-------- Records supplied --------

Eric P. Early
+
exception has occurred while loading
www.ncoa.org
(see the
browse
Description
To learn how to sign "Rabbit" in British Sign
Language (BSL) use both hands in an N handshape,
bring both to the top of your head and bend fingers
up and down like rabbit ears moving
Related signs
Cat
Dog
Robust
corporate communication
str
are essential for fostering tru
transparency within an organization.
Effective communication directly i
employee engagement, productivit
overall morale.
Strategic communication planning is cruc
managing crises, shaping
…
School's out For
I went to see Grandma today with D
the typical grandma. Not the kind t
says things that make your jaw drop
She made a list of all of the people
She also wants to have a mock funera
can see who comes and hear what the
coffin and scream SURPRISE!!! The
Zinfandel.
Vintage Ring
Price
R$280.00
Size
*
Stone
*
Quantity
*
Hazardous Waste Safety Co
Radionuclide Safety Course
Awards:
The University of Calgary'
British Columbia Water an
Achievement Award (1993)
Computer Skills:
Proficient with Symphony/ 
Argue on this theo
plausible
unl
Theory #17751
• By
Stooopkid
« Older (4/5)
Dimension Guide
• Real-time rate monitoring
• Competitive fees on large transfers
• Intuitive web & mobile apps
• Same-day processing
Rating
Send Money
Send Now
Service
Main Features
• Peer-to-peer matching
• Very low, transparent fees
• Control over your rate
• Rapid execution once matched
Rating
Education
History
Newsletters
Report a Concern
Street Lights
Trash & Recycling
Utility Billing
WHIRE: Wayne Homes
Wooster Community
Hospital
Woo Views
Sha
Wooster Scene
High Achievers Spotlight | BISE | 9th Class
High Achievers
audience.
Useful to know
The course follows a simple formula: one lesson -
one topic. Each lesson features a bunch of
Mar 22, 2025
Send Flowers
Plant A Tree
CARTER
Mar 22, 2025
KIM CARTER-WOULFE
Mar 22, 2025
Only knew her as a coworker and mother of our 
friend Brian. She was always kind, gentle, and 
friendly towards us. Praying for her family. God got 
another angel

--------
-------- Records supplied --------

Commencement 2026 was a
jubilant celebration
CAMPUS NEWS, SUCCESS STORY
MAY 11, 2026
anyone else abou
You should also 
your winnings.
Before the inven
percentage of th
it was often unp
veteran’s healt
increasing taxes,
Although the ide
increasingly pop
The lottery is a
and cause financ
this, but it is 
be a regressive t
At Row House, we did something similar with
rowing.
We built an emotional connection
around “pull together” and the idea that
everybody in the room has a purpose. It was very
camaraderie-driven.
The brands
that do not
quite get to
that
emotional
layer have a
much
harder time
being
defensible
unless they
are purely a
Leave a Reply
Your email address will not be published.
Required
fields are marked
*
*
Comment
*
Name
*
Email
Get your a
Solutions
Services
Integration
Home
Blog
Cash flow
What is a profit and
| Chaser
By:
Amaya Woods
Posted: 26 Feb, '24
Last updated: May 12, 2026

--------

Exercise: Within the listing above, locate the line containing "it was often unp" and the line containing "Last updated: May 12, 2026". Reproduce those two lines and all lines between them exactly, with nothing added.

Answer box:
it was often unp
veteran’s healt
increasing taxes,
Although the ide
increasingly pop
The lottery is a
and cause financ
this, but it is 
be a regressive t
At Row House, we did something similar with
rowing.
We built an emotional connection
around “pull together” and the idea that
everybody in the room has a purpose. It was very
camaraderie-driven.
The brands
that do not
quite get to
that
emotional
layer have a
much
harder time
being
defensible
unless they
are purely a
Leave a Reply
Your email address will not be published.
Required
fields are marked
*
*
Comment
*
Name
*
Email
Get your a
Solutions
Services
Integration
Home
Blog
Cash flow
What is a profit and
| Chaser
By:
Amaya Woods
Posted: 26 Feb, '24
Last updated: May 12, 2026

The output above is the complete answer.